In the first lawsuit (Nevada et al. v. U.S. Department of Labor et al., No. 1:16-cv-407, Eastern District of Texas), the 21 states argue that the New Overtime Rule—which raised the minimum salary threshold required to qualify for the Fair Labor Standards Act’s (FLSA) “white collar” overtime exemption to $47,476 per year—is unconstitutional on numerous grounds. Specifically, the States argue that DOL overstepped its authority by imposing a salary requirement as the primary basis for determining exemption eligibility, instead of focusing on the bona fide job duties of an employee. Similarly, the States claim that the FLSA’s statutory language does not permit the inclusion of the New Rule’s “automatic increase” provision. Additionally, the States argue that by forcing them to comply with the New Rule, the Obama administration would unilaterally deplete individual states of their financial resources, in violation of the Tenth Amendment.
Joining Texas and Nevada in the lawsuit are Alabama, Arizona, Arkansas, Georgia, Indiana, Iowa, Kansas, Kentucky, Louisiana, Maine, Michigan, Mississippi, Nebraska, New Mexico, Ohio, Oklahoma, South Carolina, Utah and Wisconsin. The States’ lawsuit seeks both declaratory and injunctive relief—meaning that the states are asking the Court to enter a temporary order blocking the New Rule’s scheduled enforcement on December 1st, as well as a permanent judgment declaring the New Overtime Rule illegal.
In the second lawsuit (Plano Chamber of Commerce, et al. v. U.S. Department of Labor, et. al., No. 4:16-cv-00732, Eastern District of Texas), the U.S. Chamber of Commerce, along with over 50 other national business organizations, claims that the DOL exceeded its statutory authority under federal law in enacting key provisions of the New Overtime Rule, including the minimum salary threshold and the automatic increase provision. Like the States, the Chamber of Commerce’s lawsuit seeks both declaratory and injunctive relief.
Both suits contend that, if implemented, the New Overtime Rule would require state governments, local municipalities, and private businesses alike to substantially increase their employment costs to the point that employers may ultimately be forced to either reduce services or lay off workers. “Once again, President Obama is trying to unilaterally rewrite the law,” Texas Attorney General Ken Paxton said in a statement. “And this time, it may lead to disastrous consequences for our economy. The numerous crippling federal regulations that the Obama administration has imposed on businesses in this country have been bad enough.

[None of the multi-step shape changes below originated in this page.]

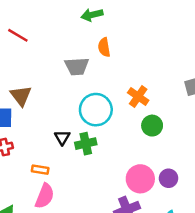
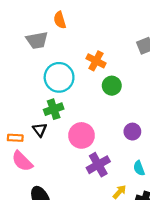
black triangle: (62, 138) -> (40, 130), moved
pink circle: (140, 179) -> (82, 135), moved
pink semicircle: (45, 196) -> (22, 161), turned 120

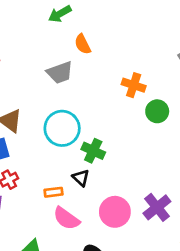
cyan circle: (59, 77) -> (62, 128), moved
green cross: (54, 109) -> (93, 151), turned -36
pink circle: (82, 135) -> (115, 212), moved

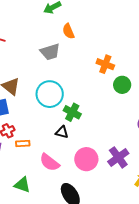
black triangle: (81, 178) -> (62, 132), turned -32
orange rectangle: (53, 192) -> (23, 144), moved

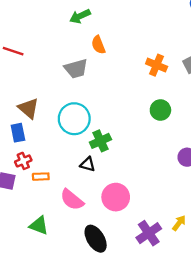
orange cross: (105, 64) -> (157, 65), moved
green cross: (72, 112) -> (100, 141), turned 36
purple cross: (118, 157) -> (149, 233), moved

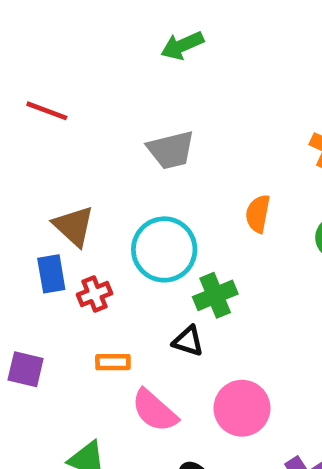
orange semicircle: (98, 45) -> (258, 214), moved, turned 30
red cross: (23, 161) -> (94, 294), moved
orange rectangle: (41, 177) -> (113, 362), moved

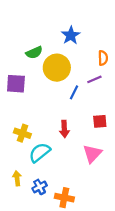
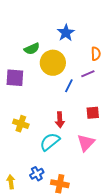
cyan semicircle: (40, 153) -> (50, 142), moved
yellow arrow: (17, 178) -> (11, 182), moved

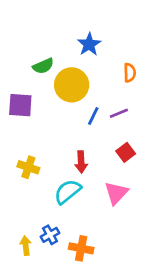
purple line: (88, 74) -> (119, 113), moved
red square: (93, 113) -> (126, 152), turned -32
yellow arrow: (11, 182) -> (26, 246), moved

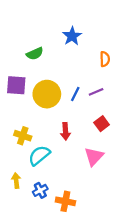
yellow circle: (72, 85) -> (47, 94), moved
cyan semicircle: (68, 192) -> (39, 155), moved
yellow arrow: (26, 246) -> (16, 181), moved

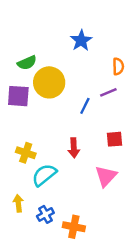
green semicircle: (35, 54) -> (27, 63), moved
purple line: (96, 92) -> (108, 92), moved
yellow circle: (47, 94) -> (49, 82), moved
red square: (102, 124) -> (115, 139), turned 32

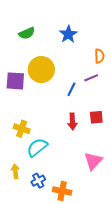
green semicircle: (27, 63) -> (27, 33), moved
red arrow: (74, 148) -> (72, 121), moved
pink triangle: (106, 176) -> (93, 161), moved

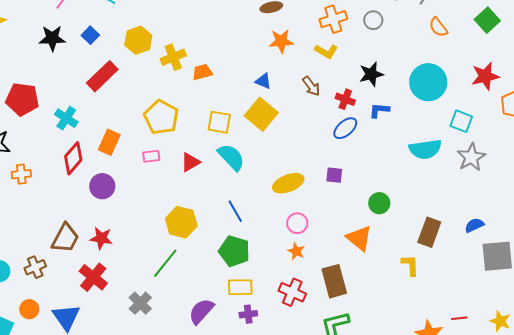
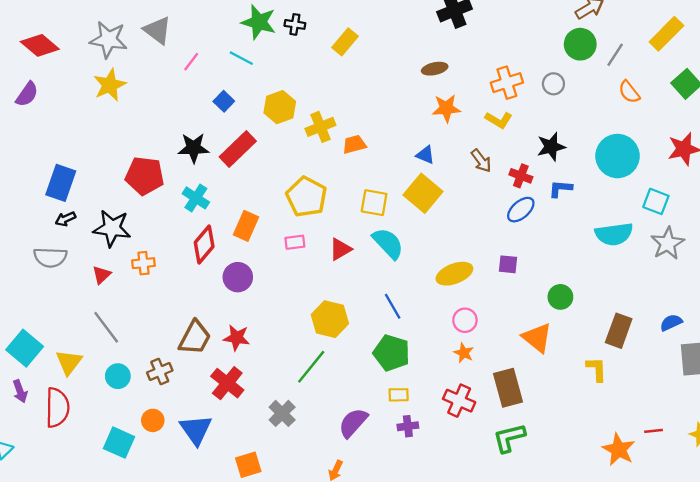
black star: (52, 38) -> (194, 148), moved
yellow rectangle: (240, 287) -> (399, 395), size x0.7

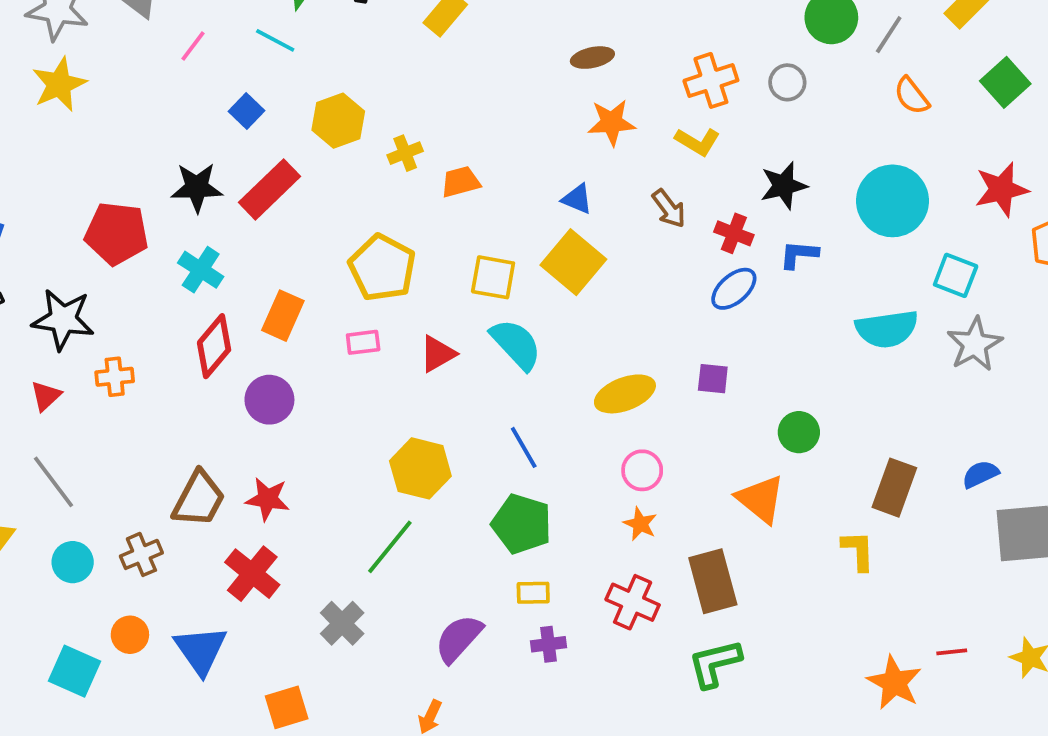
yellow cross: (320, 127) -> (405, 153), size x0.7

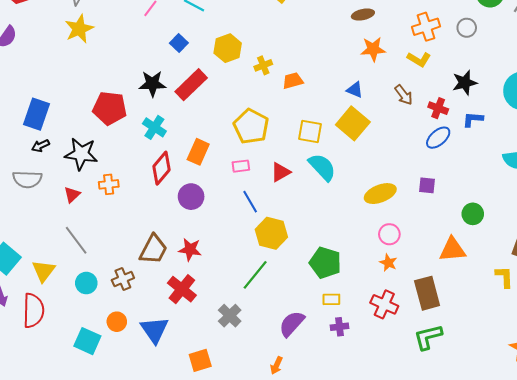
blue line: (524, 447) -> (250, 202), moved
orange triangle: (761, 499) -> (452, 249), turned -44

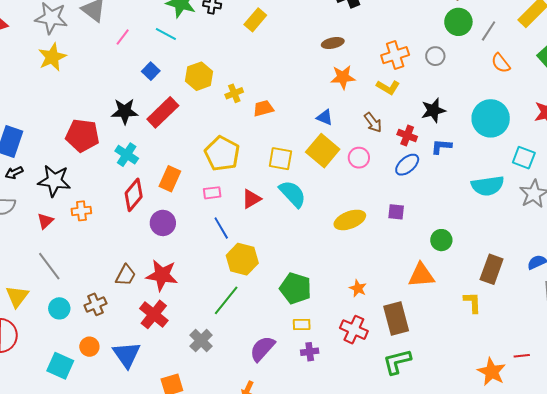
pink circle: (389, 234) -> (359, 158), moved
brown trapezoid: (153, 249) -> (126, 275), size x0.7
red star: (190, 249) -> (162, 275), size x1.4

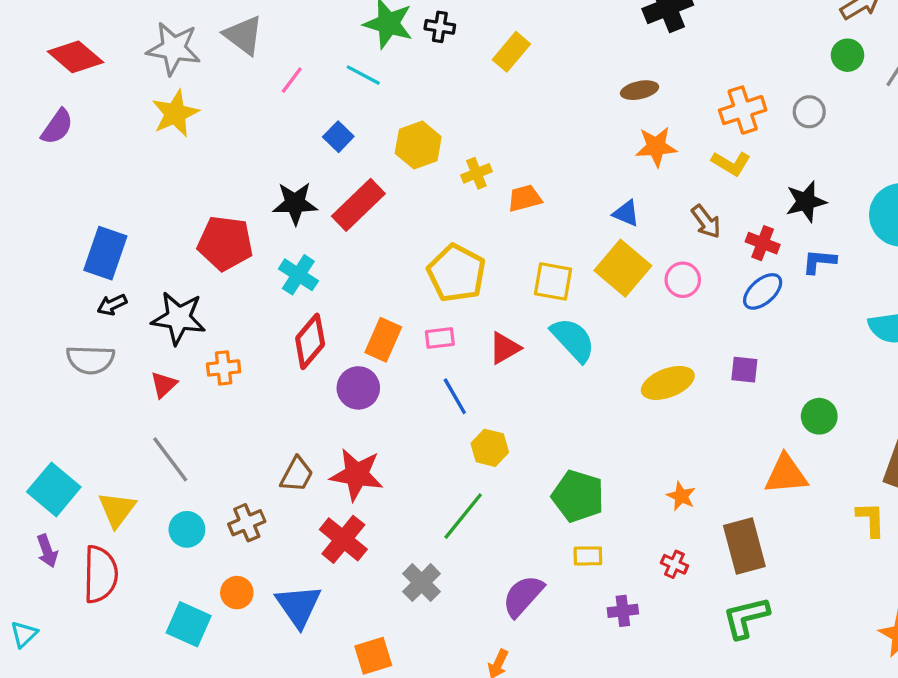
green circle: (458, 22) -> (847, 55), size x0.7
orange rectangle: (170, 179) -> (383, 340), moved
yellow hexagon: (242, 259) -> (490, 448), size x0.7
red cross: (354, 330) -> (674, 564), size x0.6
purple cross: (310, 352) -> (623, 611), moved

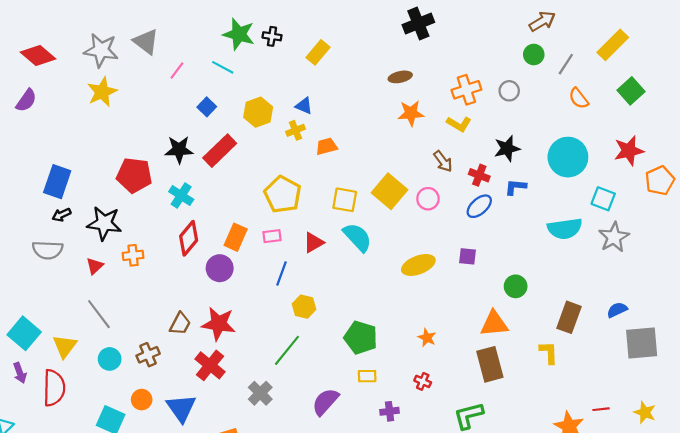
blue triangle: (626, 213) -> (304, 106), moved
blue line: (455, 396) -> (282, 274), turned 50
brown rectangle: (744, 546) -> (490, 364), moved

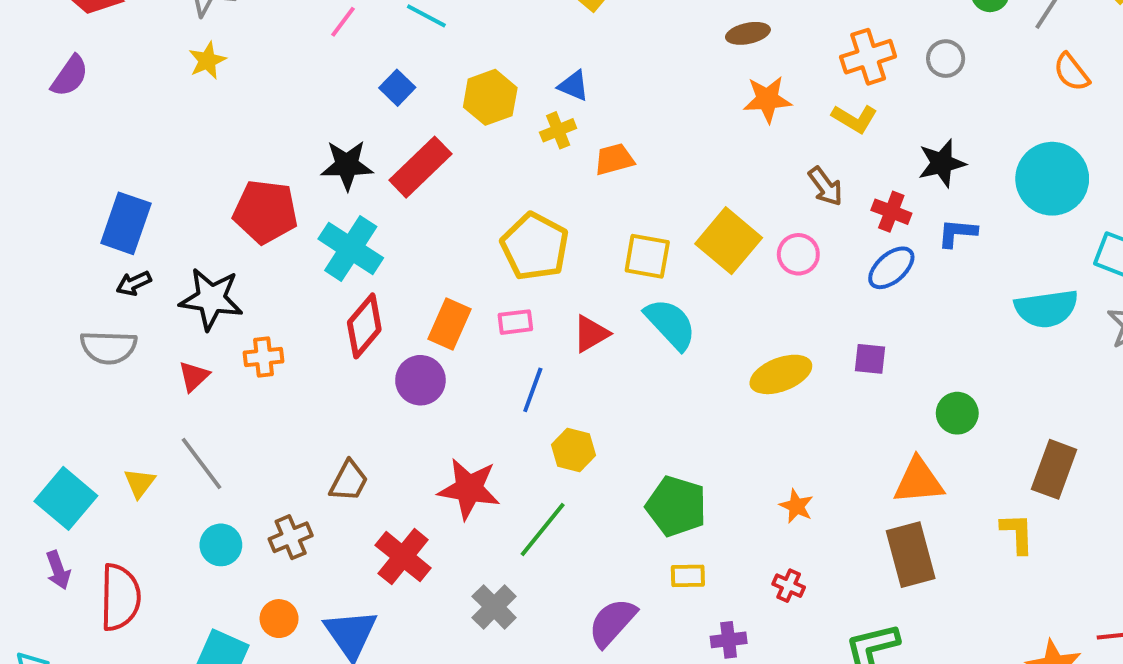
yellow star: (102, 92) -> (207, 61), size x0.7
cyan cross: (181, 196) -> (351, 248), size x1.4
red star: (219, 324) -> (469, 489), moved
yellow triangle: (65, 346) -> (140, 483), moved, size x0.7

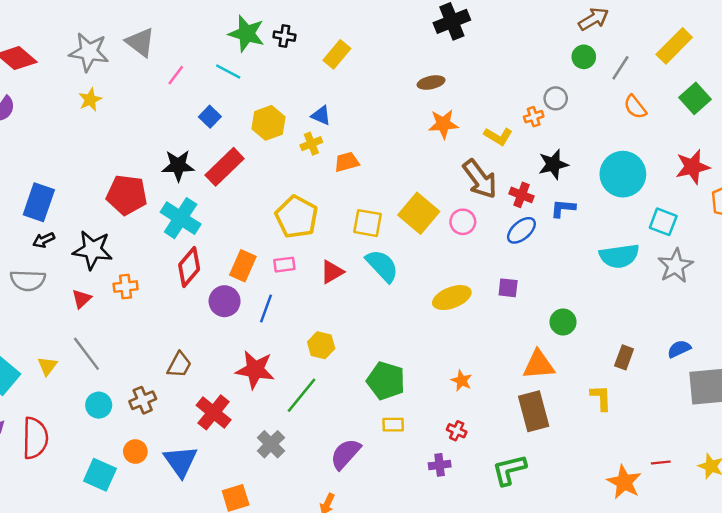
orange cross: (868, 57) -> (534, 117), moved, size x0.6
brown arrow: (825, 186) -> (480, 179), size x1.6
blue line: (533, 390) -> (266, 309), moved
brown rectangle: (1054, 469) -> (624, 357), size x0.7
purple cross: (729, 640) -> (440, 465), moved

But to pass a rule like this, all in service of a radical leftist political agenda, is inexcusable.”
“The DOL went too far in the new overtime regulation,” said Randy Johnson, senior vice president of Labor, Immigration, and Employee Benefits for the U.S. Chamber. “We have heard from our members, small businesses, nonprofits, and other employers that the salary threshold is going to result in significant new labor costs and cause many disruptions in how work gets done. Furthermore, the automatic escalator provision means that employers will have to go through their reclassification analysis every three years. In combination, the new overtime rule will result in salaried professional employees being converted to hourly wages, and it will reduce workplace flexibility, remote electronic access to work, and opportunities for career advancement.”
The DOL did not immediately comment on the lawsuit, though it previously expressed confidence in the legality of the New Rule.
Experts predicted that the New Overtime Rule would face some type of legal challenge before its implementation at the end of this year. However, not everyone agrees that the DOL exceeded its authority in enacting the regulations. Many feel these challenges to the legality of New Overtime Rule are long-shots at best—with most feeling that the challenges to the automatic increase provision have the greatest likelihood of success.
While it is possible the federal court could enter an order staying the implementation of the New Overtime Rule, at this time, employers are best served to continue preparing as if the New Rule will go into effect on December 1st.